Single Publication Rule
One of the plaintiffs in this case sued Cosby based on statements his lawyers made in 2005 that the Washington Post reported in 2014. The 2005 statements would be outside the relevant statute of limitations; the 2014 article would be within it. Cosby sought to apply the "single publication rule" — the doctrine that a single publication of a statement yields only one defamation claim. Put another way, a defamatory book that sells 10,000 copies represents one defamation claim, not 10,000. Cosby argued that under this rule the 2014 statement should be treated as merely another iteration of the 2005 statement, and thus outside the statute of limitations. The court disagreed, finding that the plaintiff had stated facts sufficiently to assert that Cosby's agent caused the statement to be repeated in 2014, and that such a repetition was actionable. This demonstrates the limits of the single publication rule; it may not protect republications caused by a defendant.
Analysis of Fact vs. Opinion
Next the court analyzed whether the plaintiffs had pled facts showing potentially defamatory statements — that is, whether they had cited provably false statements of fact rather than opinion.
First, applying the law of California — where the plaintiff in question lived at the the court found that the statement "this is a 10-year-old, discredited accusation that proved to be nothing at the time, and is still nothing" is potentially defamatory because it suggests (incorrectly) that the plaintiff's allegation had been disproved in some legal proceeding. In doing so the court rejected Cosby's attempted application of the so-called "predictable opinion" doctrine, under which California courts have found that certain statements should be taken as opinion because they are made in the context of responding to litigation-related allegations. The idea is that everyone expects, and reasonably understands, that people embroiled in litigation will utter opinions that they are right and the other side is wrong. The court declined to apply that doctrine outside the context of pending litigation. In doing so, the court noted that the statement was not couched in figurative language or hyperbole, which could have undercut the impression that it was meant to be factual.
Next, the court applied Florida law to analyze the statements about the Florida plaintiffs. The court found that the phrases “fabricated or unsubstantiated stories,” “ridiculous claims,” "unsubstantiated, fantastical stories" and "an absurd fabrication" could, in context, be potentially provable statements of fact.
The issue here is really the power of context. Cosby argued that a mouthpiece's statements in response to a public accusation are understood to be opinion, and the court disagreed. I think that the court's view of "fact" is too expansive and its view of "opinion" is too narrow. In context, I think these statements are clearly an advocate's opinion about contested claims, and would be normally understood as such. The exception may be the "proved to be nothing" comment, which could, I suppose, falsely suggest that the claims were legally tested and failed. But other than that aside, this isn't a case where the denial included some gratuitous and potentially false statement about the accuser. Rather, the statements amounted to "everything that person said is bullshit."

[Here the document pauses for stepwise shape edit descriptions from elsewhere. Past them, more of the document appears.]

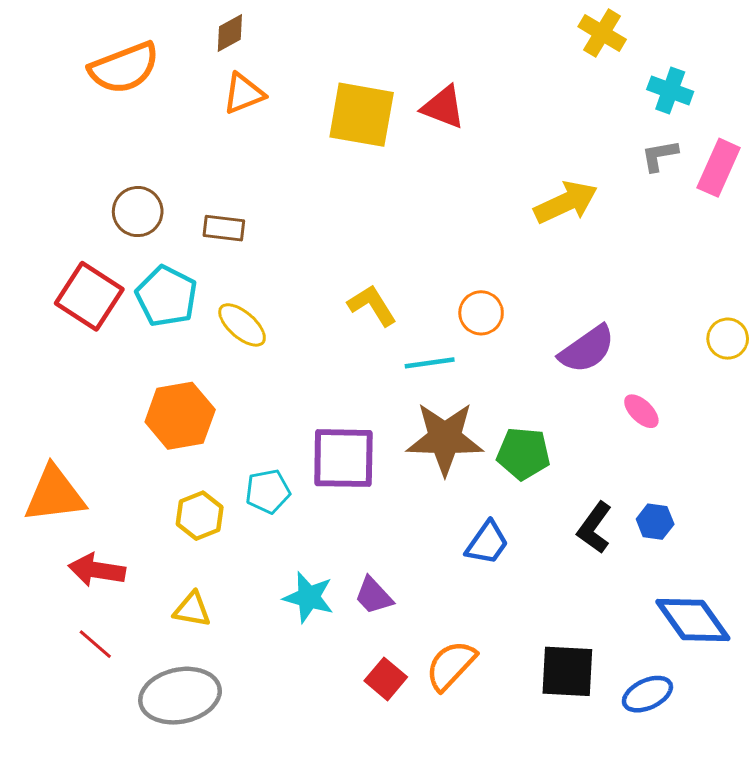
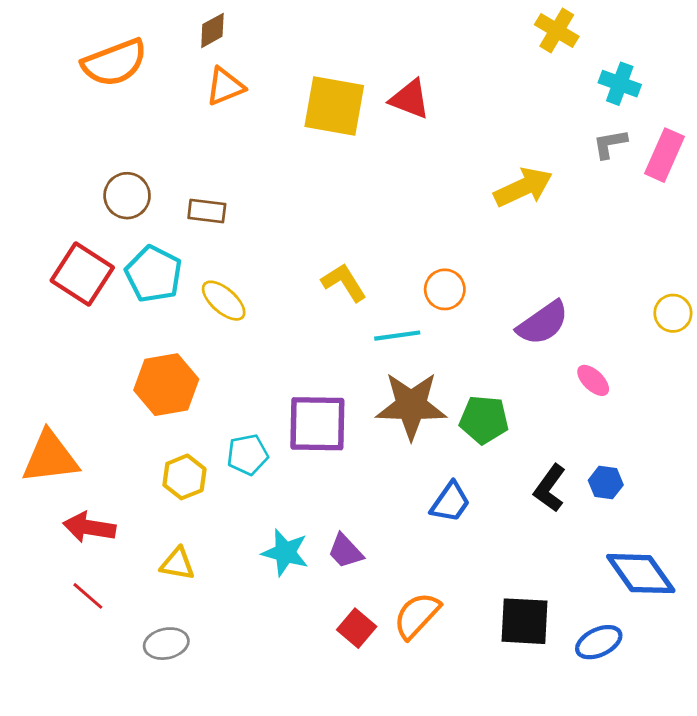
gray ellipse: (180, 696) -> (166, 644), size x0.6

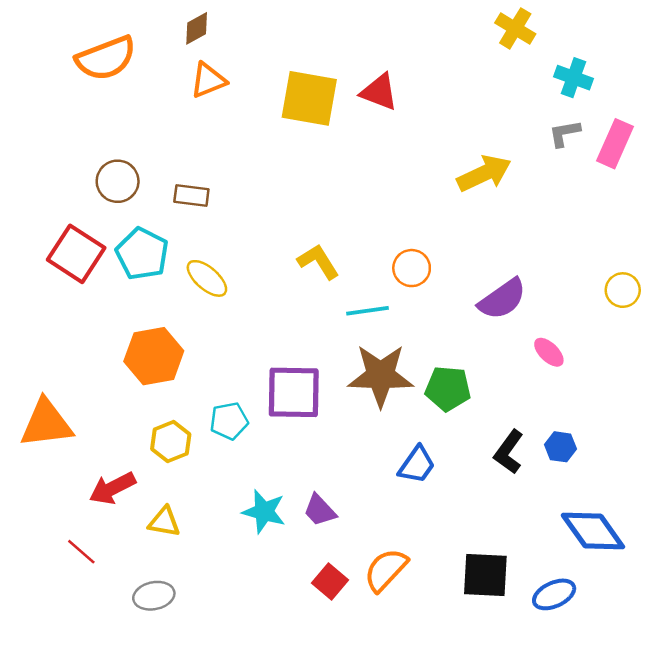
red arrow: (89, 527) -> (112, 488), moved, turned -36

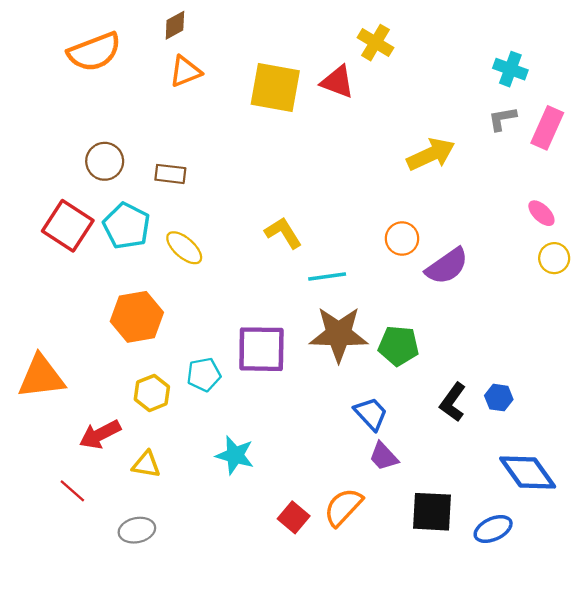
yellow cross: (515, 28) -> (376, 43), moved
orange circle: (412, 268) -> (402, 239), moved
pink ellipse: (549, 352) -> (541, 213), moved
blue trapezoid: (417, 465) -> (371, 414), turned -78
purple trapezoid: (320, 510) -> (384, 456), moved

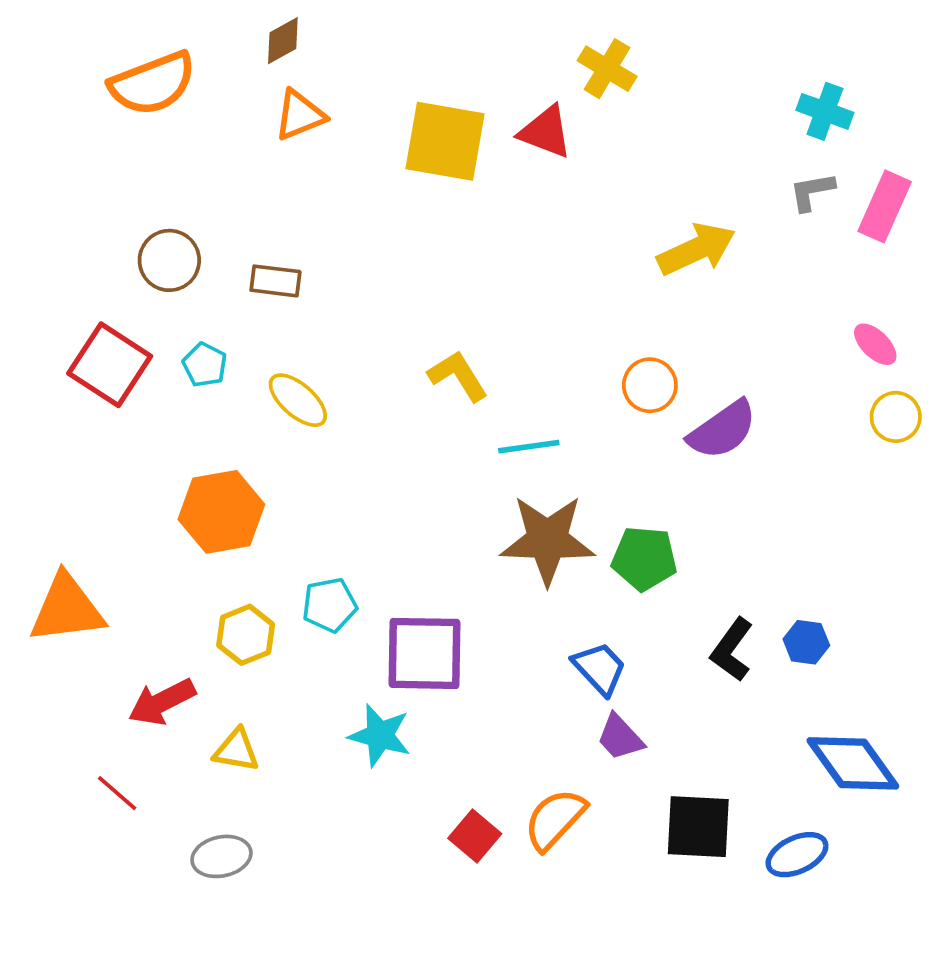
cyan pentagon: (127, 226) -> (205, 365), size x0.6
purple square: (261, 349) -> (424, 653), moved

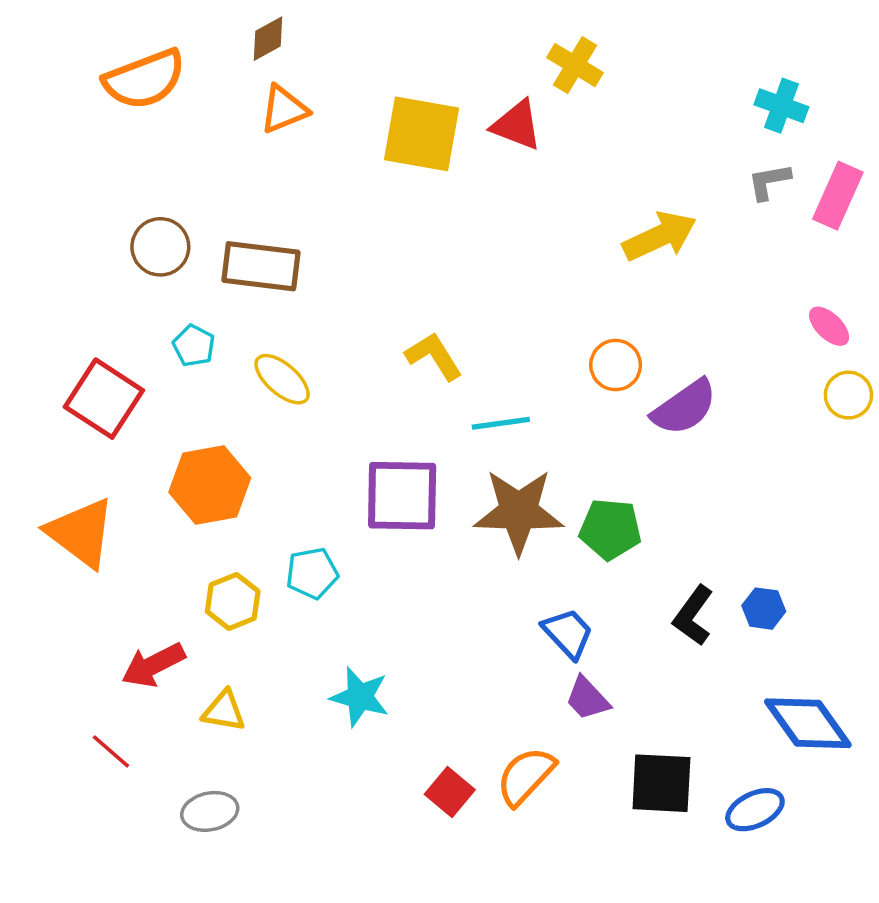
brown rectangle: (275, 281) -> (261, 266), size x1.6
red square: (110, 365) -> (104, 399), moved
orange triangle: (67, 609) -> (81, 533), moved, turned 44
purple square: (424, 653) -> (402, 496), moved

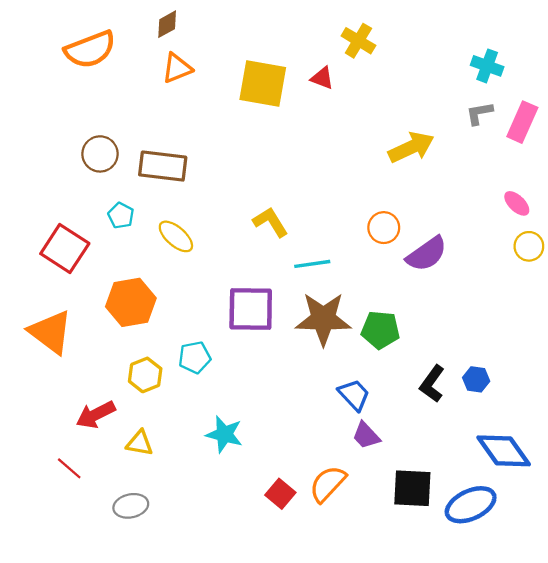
red triangle: (517, 125) -> (322, 78), size x0.7
blue ellipse: (755, 810) -> (471, 505), size x1.4

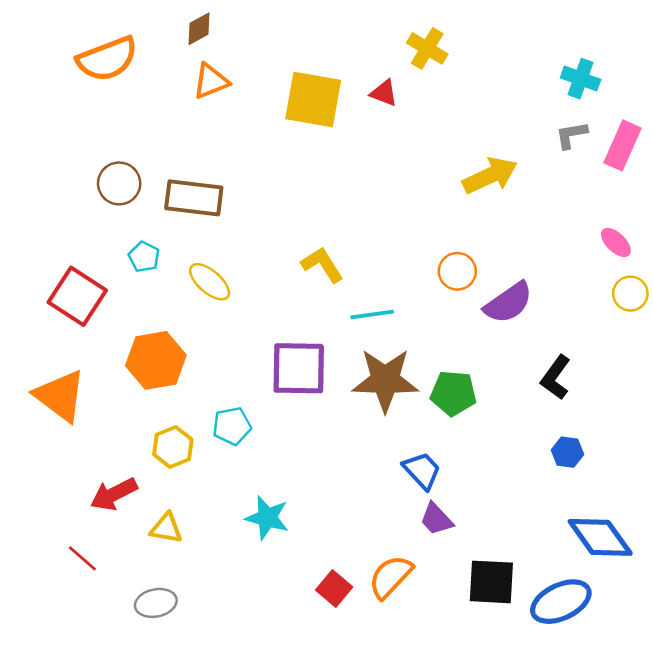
black L-shape: (432, 384) -> (556, 377), moved

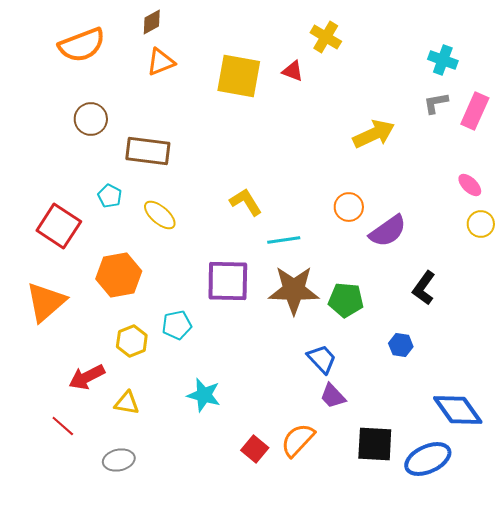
brown circle: (119, 183) -> (91, 119), moved
orange triangle: (60, 396) -> (46, 302), turned 42
blue hexagon: (567, 452) -> (401, 345), moved

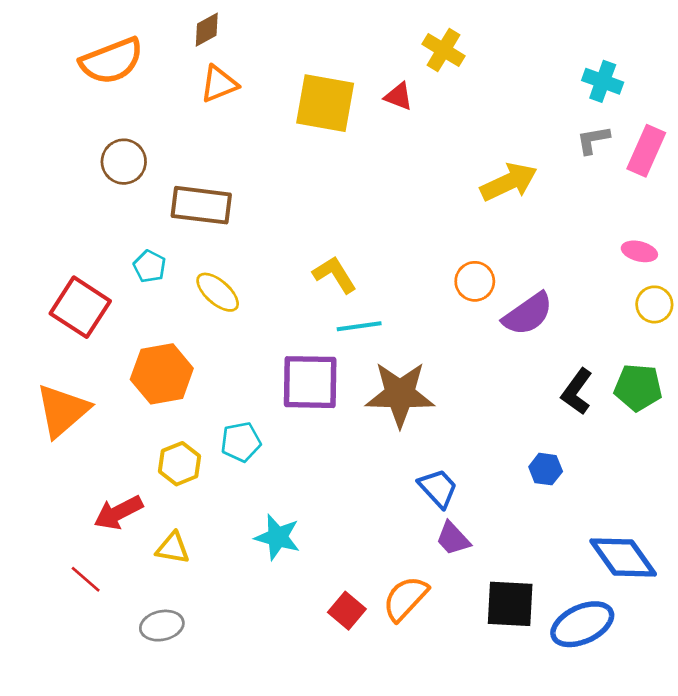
pink ellipse: (470, 185) -> (639, 251), turned -30
cyan line: (284, 240) -> (359, 326), moved
green pentagon: (346, 300) -> (638, 387), moved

The court also rejected Cosby's invocation of the so-called "self-defense privilege," which is an embodiment of the context argument discussed above. The privilege, where it's recognized, allows someone accused of wrongdoing to say that the accuser is a liar. The court, noting that California and Florida law applied, found that neither state recognized the privilege. Moreover, the court noted that where it's applied the privilege is conditional — that is to say, it only makes statements immune to defamation when they are uttered in good faith. As a practical matter that makes the privilege almost useless in litigation — a plaintiff need only assert that a defendant's utterance was in bad faith — knowingly wrong — to make the privilege irrelevant.
The bottom line: lawyers, be wary of your public statements denying accusations against your client.